São cinco mil diálogos armazenados no celular de Zampieri. O arquivo também contém dados que levaram à suspeita de venda de sentenças em outro tribunal, o de Mato Grosso do Sul, alvo principal da Operação Ultima Ratio.
As mensagens no celular do advogado executado provocam uma tempestade em um degrau mais alto do Judiciário. O escândalo bate às portas do Superior Tribunal de Justiça.
Servidores de gabinetes de pelo menos quatro ministros podem estar implicados em desvios. O ministro Paulo Moura Ribeiro é citado. Ele nega ligação com práticas ilícitas.
A menção a ministros do STJ levou o caso para o Supremo Tribunal Federal, que detém competência para tocar eventual investigação ou processo envolvendo ministros do STJ, Corte que se autodenomina “Tribunal da Cidadania”. No STF, o relator da investigação será o ministro Cristiano Zanin.
Na sessão da Terceira Turma do STJ, no último dia 8, a ministra Nancy Andrighi fez uma referência enigmática ao caso. “Não posso dizer o que sente um juiz com 48 anos de magistratura quando se vê numa situação tão estranha como essa.” Ela indicou, sem citar nome ou cargo, que algum servidor já está sob investigação. “O importante é que já foi localizada a pessoa, respondeu sindicância e está aberto o PAD (Procedimento Administrativo Disciplinar) no tribunal.”
Com o avanço da investigação, a Polícia Federal (PF) descobriu conversas entre Andreson e o desembargador Marcos José de Brito, do Tribunal de Mato Grosso do Sul. Em um diálogo, o empresário compartilha extratos de processos que somam R$ 64 milhões.

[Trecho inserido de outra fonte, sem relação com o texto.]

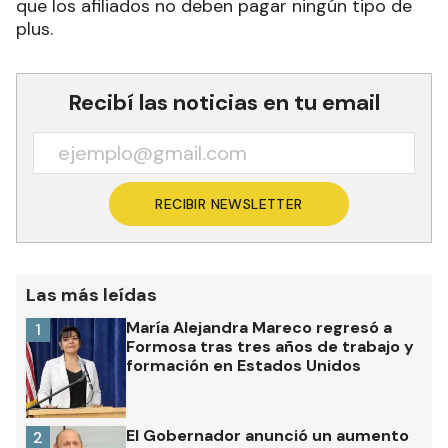
que los afiliados no deben pagar ningún tipo de
plus.
Recibí las noticias en tu email
RECIBIR NEWSLETTER
Las más leídas
María Alejandra Mareco regresó a
1
Formosa tras tres años de trabajo y
formación en Estados Unidos
El Gobernador anunció un aumento
2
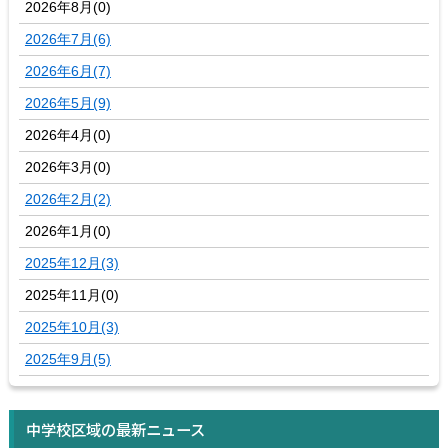
2026年8月(0)
2026年7月(6)
2026年6月(7)
2026年5月(9)
2026年4月(0)
2026年3月(0)
2026年2月(2)
2026年1月(0)
2025年12月(3)
2025年11月(0)
2025年10月(3)
2025年9月(5)
中学校区域の最新ニュース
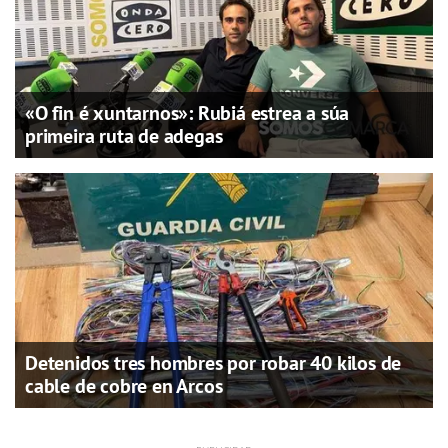
«O fin é xuntarnos»: Rubiá estrea a súa
primeira ruta de adegas
Detenidos tres hombres por robar 40 kilos de
cable de cobre en Arcos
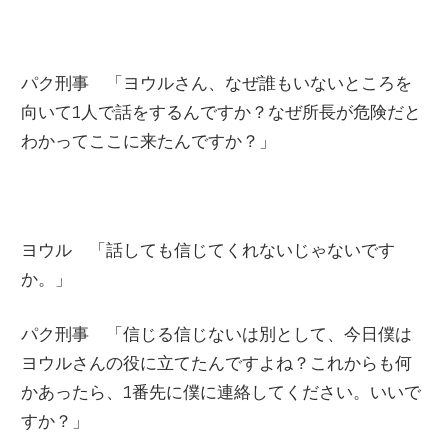
パク刑事 「ヨウルさん、なぜ誰もいないところを
向いて
1
人で話をするんですか？なぜ所長が危険だと
わかってここに来たんですか？」
ヨウル 「話しても信じてくれないじゃないです
か。」
パク刑事 「信じる信じないは別として、今日僕は
ヨウルさんの役に立てたんですよね？これからも何
かあったら、
1
番先に僕に連絡してください。いいで
すか？」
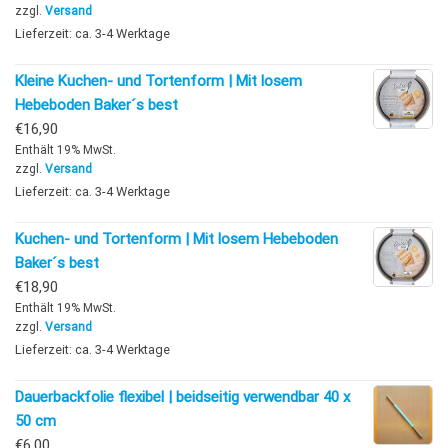
zzgl.
Versand
Lieferzeit: ca. 3-4 Werktage
Kleine Kuchen- und Tortenform | Mit losem
Hebeboden Baker´s best
€
16,90
Enthält 19% MwSt.
zzgl.
Versand
Lieferzeit: ca. 3-4 Werktage
Kuchen- und Tortenform | Mit losem Hebeboden
Baker´s best
€
18,90
Enthält 19% MwSt.
zzgl.
Versand
Lieferzeit: ca. 3-4 Werktage
Dauerbackfolie flexibel | beidseitig verwendbar 40 x
50 cm
€
6,00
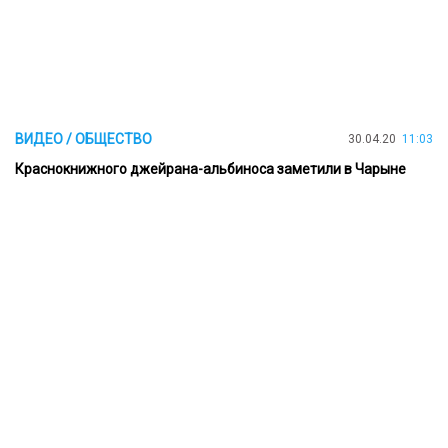
ВИДЕО / ОБЩЕСТВО
30.04.20
11:03
Краснокнижного джейрана-альбиноса заметили в Чарыне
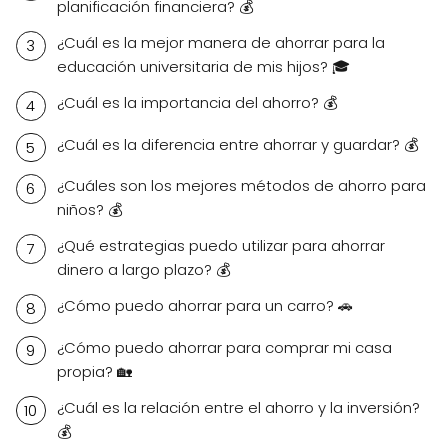
planificación financiera? 💰
¿Cuál es la mejor manera de ahorrar para la
educación universitaria de mis hijos? 🎓
¿Cuál es la importancia del ahorro? 💰
¿Cuál es la diferencia entre ahorrar y guardar? 💰
¿Cuáles son los mejores métodos de ahorro para
niños? 💰
¿Qué estrategias puedo utilizar para ahorrar
dinero a largo plazo? 💰
¿Cómo puedo ahorrar para un carro? 🚗
¿Cómo puedo ahorrar para comprar mi casa
propia? 🏡
¿Cuál es la relación entre el ahorro y la inversión?
💰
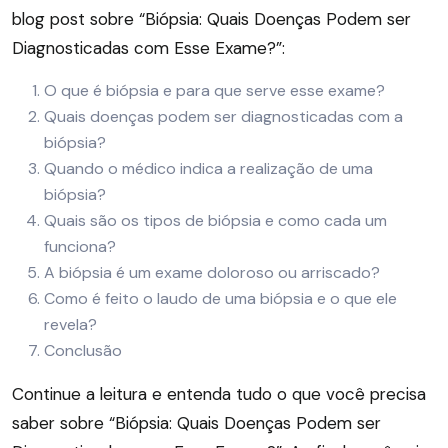
blog post sobre “Biópsia: Quais Doenças Podem ser
Diagnosticadas com Esse Exame?”:
O que é biópsia e para que serve esse exame?
Quais doenças podem ser diagnosticadas com a
biópsia?
Quando o médico indica a realização de uma
biópsia?
Quais são os tipos de biópsia e como cada um
funciona?
A biópsia é um exame doloroso ou arriscado?
Como é feito o laudo de uma biópsia e o que ele
revela?
Conclusão
Continue a leitura e entenda tudo o que você precisa
saber sobre “Biópsia: Quais Doenças Podem ser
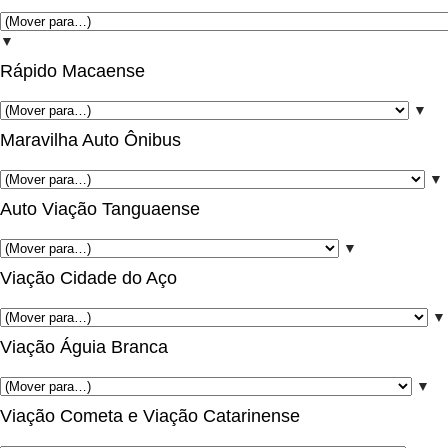
▼
Rápido Macaense
▼
Maravilha Auto Ônibus
▼
Auto Viação Tanguaense
▼
Viação Cidade do Aço
▼
Viação Águia Branca
▼
Viação Cometa e Viação Catarinense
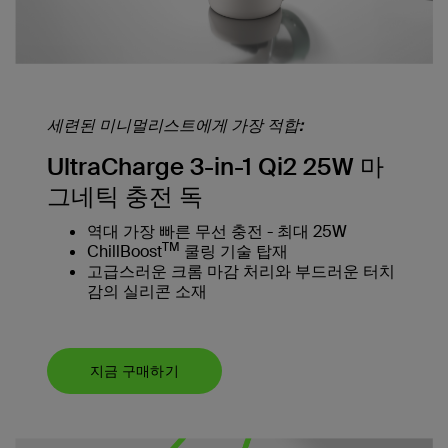
세련된 미니멀리스트에게 가장 적합:
UltraCharge 3-in-1 Qi2 25W 마
그네틱 충전 독
역대 가장 빠른 무선 충전 - 최대 25W
TM
ChillBoost
쿨링 기술 탑재
고급스러운 크롬 마감 처리와 부드러운 터치
감의 실리콘 소재
지금 구매하기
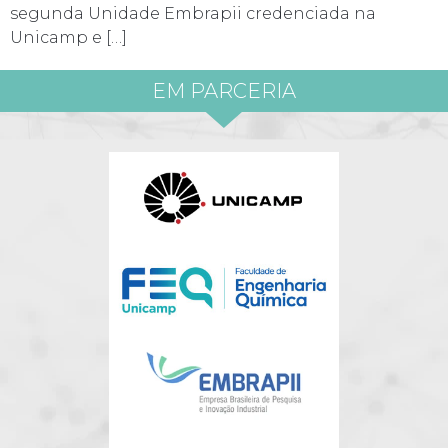
segunda Unidade Embrapii credenciada na
Unicamp e […]
EM PARCERIA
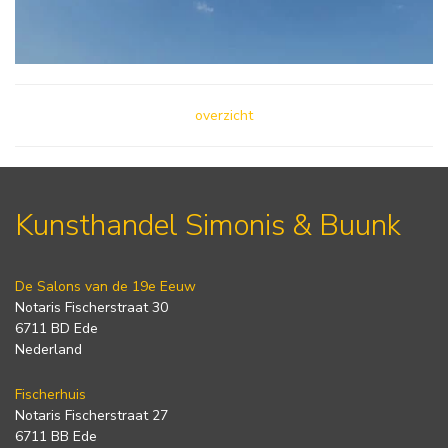
overzicht
Kunsthandel Simonis & Buunk
De Salons van de 19e Eeuw
Notaris Fischerstraat 30
6711 BD Ede
Nederland
Fischerhuis
Notaris Fischerstraat 27
6711 BB Ede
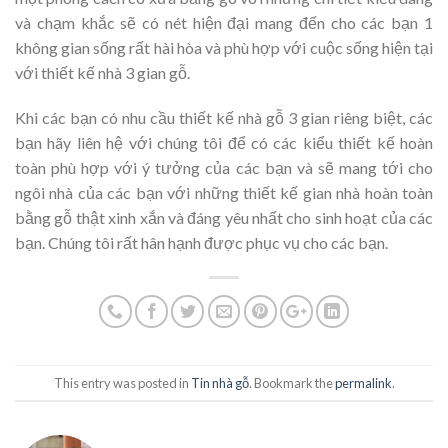
và chạm khắc sẽ có nét hiện đại mang đến cho các bạn 1
không gian sống rất hài hòa và phù hợp với cuộc sống hiện tại
với thiết kế nhà 3 gian gỗ.
Khi các bạn có nhu cầu thiết kế nhà gỗ 3 gian riêng biệt, các
bạn hãy liên hệ với chúng tôi để có các kiểu thiết kế hoàn
toàn phù hợp với ý tưởng của các bạn và sẽ mang tới cho
ngôi nhà của các bạn với những thiết kế gian nhà hoàn toàn
bằng gỗ thật xinh xắn và đáng yêu nhất cho sinh hoạt của các
bạn. Chúng tôi rất hân hạnh được phục vụ cho các bạn.
This entry was posted in
Tin nhà gỗ
. Bookmark the
permalink
.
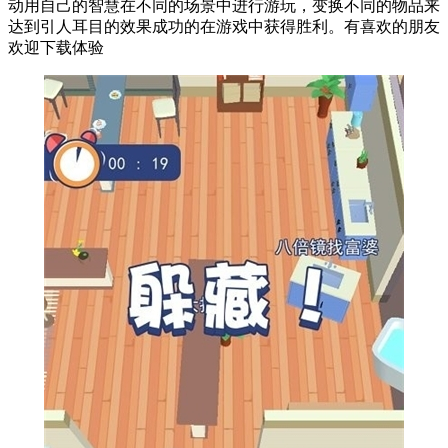
动用自己的智慧在不同的场景中进行游玩，变换不同的物品来
达到引人耳目的效果成功的在游戏中获得胜利。有喜欢的朋友
欢迎下载体验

Segundo a PF, há “fortes indícios” de que o desembargador tenha recebido propinas de Andreson. Os agentes apontam ainda diversas ligações e conversas, “demonstrando que possuem contato atual e aparentemente muito próximo”.

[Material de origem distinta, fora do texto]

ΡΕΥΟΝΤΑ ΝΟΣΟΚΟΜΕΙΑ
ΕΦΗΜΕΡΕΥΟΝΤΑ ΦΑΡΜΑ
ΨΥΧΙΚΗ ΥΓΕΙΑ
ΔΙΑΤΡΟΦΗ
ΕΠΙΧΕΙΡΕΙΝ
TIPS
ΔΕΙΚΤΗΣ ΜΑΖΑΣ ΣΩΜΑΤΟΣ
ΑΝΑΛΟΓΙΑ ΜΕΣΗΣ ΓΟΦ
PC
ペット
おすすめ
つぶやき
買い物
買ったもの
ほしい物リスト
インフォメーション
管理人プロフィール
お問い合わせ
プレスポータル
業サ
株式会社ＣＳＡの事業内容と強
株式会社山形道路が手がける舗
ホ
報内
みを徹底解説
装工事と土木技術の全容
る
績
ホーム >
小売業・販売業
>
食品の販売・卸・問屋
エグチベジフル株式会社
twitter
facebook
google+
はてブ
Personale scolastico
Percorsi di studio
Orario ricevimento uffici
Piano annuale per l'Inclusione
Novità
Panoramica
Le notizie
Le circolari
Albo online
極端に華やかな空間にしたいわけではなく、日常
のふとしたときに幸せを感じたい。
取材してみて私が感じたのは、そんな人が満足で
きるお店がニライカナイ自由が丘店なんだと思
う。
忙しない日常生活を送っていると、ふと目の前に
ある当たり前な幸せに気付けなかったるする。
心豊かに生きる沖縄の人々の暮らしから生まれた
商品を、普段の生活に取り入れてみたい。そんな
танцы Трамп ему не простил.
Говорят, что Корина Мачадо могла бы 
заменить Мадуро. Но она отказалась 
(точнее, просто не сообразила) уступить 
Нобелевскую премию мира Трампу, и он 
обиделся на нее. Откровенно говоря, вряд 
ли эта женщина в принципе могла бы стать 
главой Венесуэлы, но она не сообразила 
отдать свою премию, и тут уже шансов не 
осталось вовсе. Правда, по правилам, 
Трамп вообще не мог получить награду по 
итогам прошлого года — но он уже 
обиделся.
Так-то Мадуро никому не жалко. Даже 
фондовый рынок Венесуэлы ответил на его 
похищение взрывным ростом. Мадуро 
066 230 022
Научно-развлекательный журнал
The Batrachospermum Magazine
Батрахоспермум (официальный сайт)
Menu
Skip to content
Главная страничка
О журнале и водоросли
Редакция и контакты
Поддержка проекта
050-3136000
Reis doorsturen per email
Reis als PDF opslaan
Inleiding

Marcos José de Brito e mais quatro desembargadores do TJ de Mato Grosso do Sul foram afastados das funções por 180 dias. Todos serão monitorados com tornozeleira eletrônica por decisão do ministro Francisco Falcão - além de Brito, estão sob suspeita seus colegas Sérgio Fernandes Martins, que estava presidindo a Corte, Vladimir Abreu da Silva, Alexandre Aguiar Bastos e Sideni Soncini Pimentel.
O inquérito da Operação Ultima Ratio mostra que Brito teria favorecido o procurador de Justiça Marcos Sottoriva, do Ministério Público de Mato Grosso do Sul, que também é fazendeiro. O desembargador despachou uma liminar acolhendo os interesses de Sottoriva na compra de uma fazenda de R$ 5 milhões.
A PF suspeita que o desembargador sequer se deu ao trabalho de ler os autos, nem mesmo de fazer o despacho. O magistrado teria encarregado um assessor de redigir o texto da liminar e, ainda, assinar o documento por ele. O procurador estava incomodado com o que chamou de “parcelas onerosas” do negócio. Alegava “extraordinária valorização da arroba do boi, motivada pelo fato de a China enfrentar grave surto de peste suína africana”.
Após a concessão da liminar, Sorrotiva escreveu para o magistrado. “Graças a Deus e ao seu trabalho... acabamos por fechar um acordo ...consegui alongar a dívida em mais uma parcela.” Sottoriva fez um agradecimento reverencioso ao desembargador. “Obrigado de coração. Boa Páscoa na bênção de Deus e de seu filho Jesus Cristo.”